Theory: The code will stop spreading on June 24, 2012.

Fact: There is a "kill date" encoded into the malware, and it is designed to stop spreading on June 24, 2012. However, infected computers will still be able to communicate via peer-to-peer connections, and machines that are configured with the wrong date and time will continue to spread the malware after that date, according to Chien.

Theory: Stuxnet caused or contributed to the Gulf of Mexico oil spill at Deepwater Horizon.

Fact: Unlikely, though Deepwater Horizon did have some Siemens PLC systems on it, according to F-Secure.

Theory: Stuxnet infects only critical infrastructure systems.

Fact: Stuxnet has infected hundreds of thousands of computers, mostly home or office PCs not connected to industrial control systems, and only about 14 such systems, a Siemens representative told IDG News Service.

And more theories and predictions abound.

F-Secure's blog discusses some theoretical possibilities for Stuxnet. "It could adjust motors, conveyor belts, pumps. It could stop a factory. With [the] right modifications, it could cause things to explode," in theory, the blog post says. Siemens, the F-Secure post continues, announced last year that the code that Stuxnet infects "can now also control alarm systems, access controls, and doors. In theory, this could be used to gain access to top secret locations. Think Tom Cruise and 'Mission Impossible.'"
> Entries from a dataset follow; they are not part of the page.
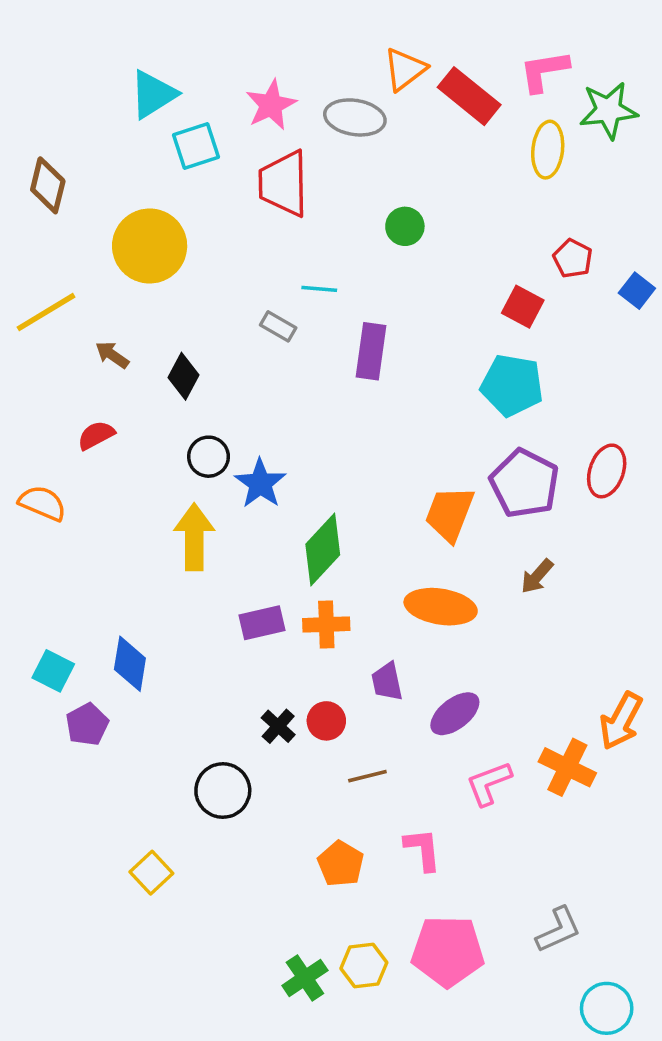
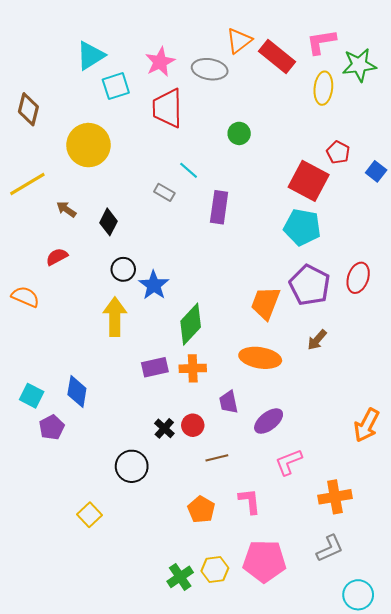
cyan line: (319, 289) -> (189, 170), turned 36
red square: (523, 307) -> (309, 181), size x1.6
orange cross: (567, 767) -> (335, 497), moved, turned -36

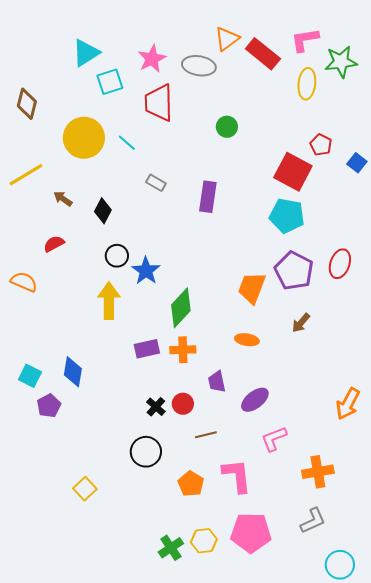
cyan line: (189, 170) -> (127, 143), moved
orange ellipse: (260, 358) -> (247, 340), size x0.6
black circle: (132, 466) -> (146, 452), moved
pink L-shape: (250, 501) -> (237, 476), size x1.4

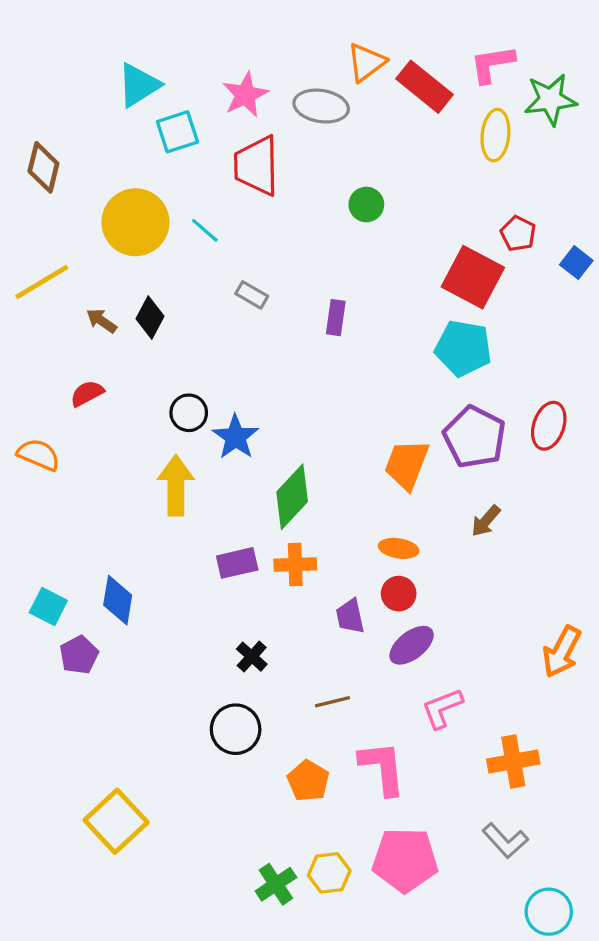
purple rectangle: (208, 197) -> (336, 318), size x0.7
black diamond: (103, 211) -> (150, 318), moved
red circle: (183, 404) -> (399, 594), moved
yellow square: (85, 489) -> (116, 821), moved, size x1.6
gray L-shape: (313, 521) -> (505, 841), turned 72

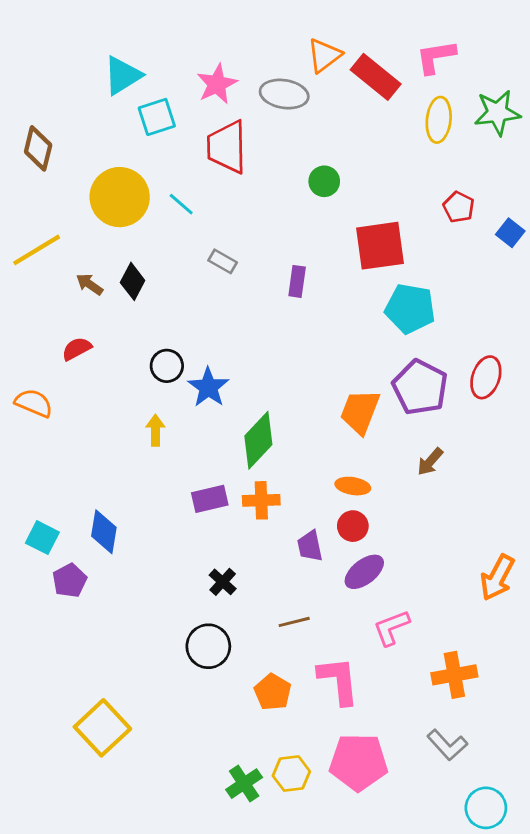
green star: (550, 100) -> (497, 113), moved
red square: (473, 277) -> (380, 246), moved, turned -36
yellow arrow: (176, 485) -> (155, 430), size x0.6

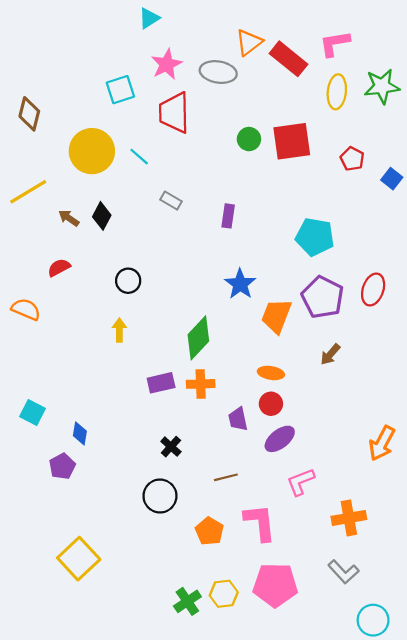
cyan triangle: (122, 75) -> (149, 18), moved, size x0.7
red square: (380, 246) -> (292, 141), moved
blue star: (208, 387) -> (240, 284), moved
blue diamond: (104, 532) -> (80, 433), moved, size x0.7
purple pentagon: (70, 580) -> (62, 466), moved

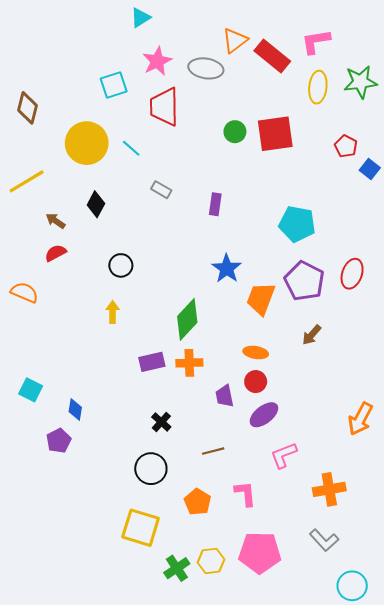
red pentagon: (352, 159) -> (346, 146), moved
brown arrow: (69, 218) -> (56, 221), moved
pink L-shape: (260, 522) -> (245, 494), size x0.7
yellow square: (79, 559) -> (141, 528), moved, turned -30

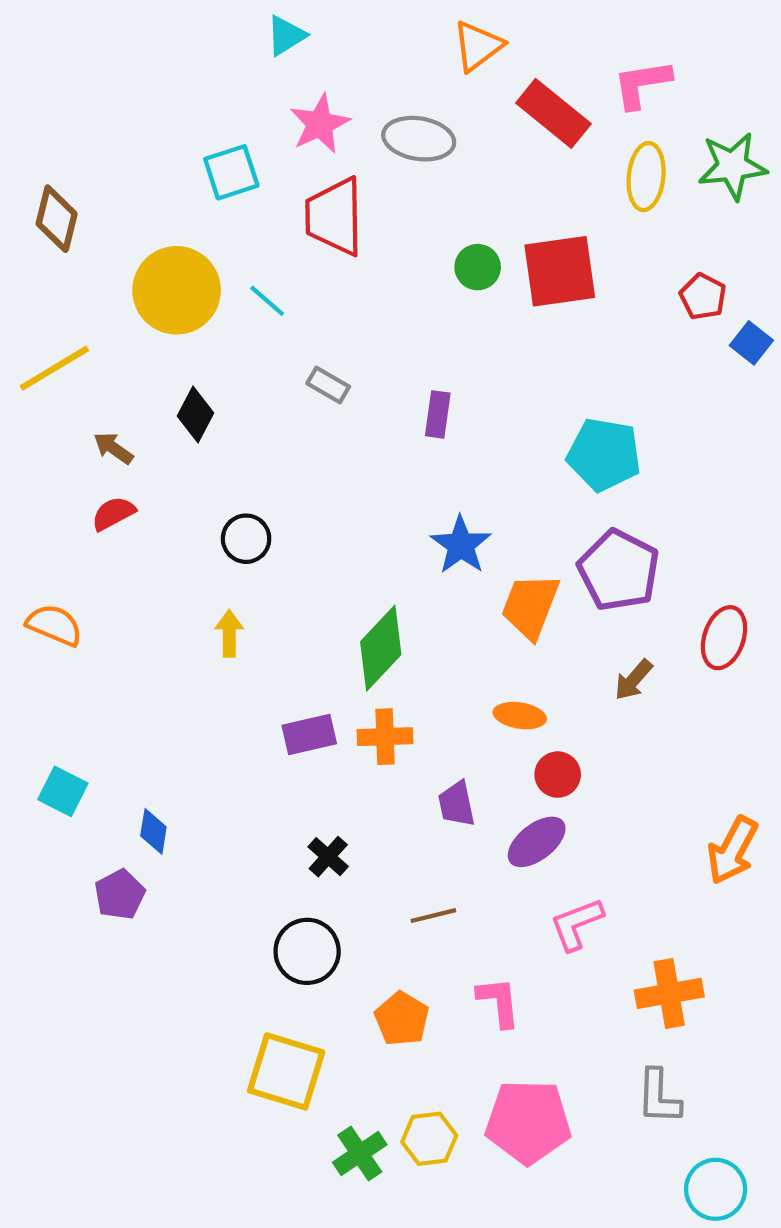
orange triangle: (235, 40) -> (478, 46), moved
red ellipse: (352, 274) -> (724, 638), moved
orange semicircle: (24, 292) -> (54, 625), moved
red circle: (256, 382) -> (558, 775), moved
gray L-shape: (324, 540) -> (659, 1097), turned 44

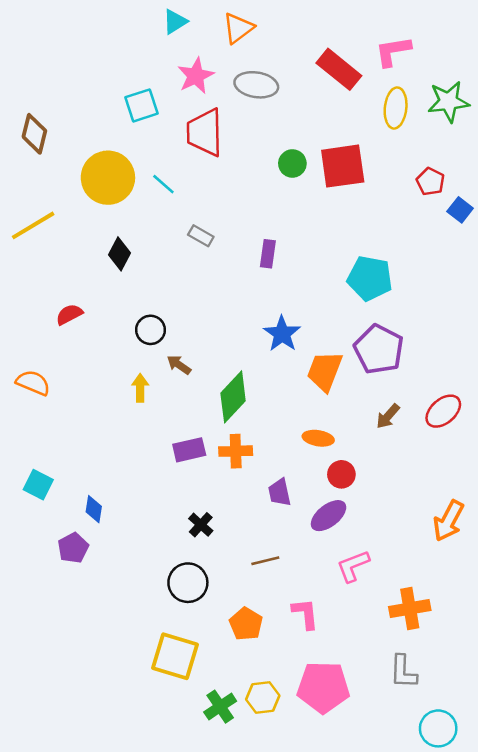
orange triangle: (478, 46) -> (238, 28), moved
brown arrow: (113, 448) -> (179, 365), moved
red ellipse: (724, 638) -> (443, 411), moved, turned 30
Symantec's Murchu outlines a possible attack scenario on CNET sister site ZDNet.

And Rodney Joffe, senior technologist at Neustar, calls Stuxnet a "precision guided cybermunition" and predicts that criminals will try to use Stuxnet to infect ATMs run by PLCs to steal money from the machines.

"If you ever needed real world evidence that malware could spread that ultimately could have life or death ramifications in ways people just don't accept, this is your example," said Joffe.

Updated 4:40 p.m. PST with Iran officials saying Bushehr plant opening delay had nothing to do with Stuxnet and 3:50 p.m. PST to clarify that Wikileaks post was in 2009.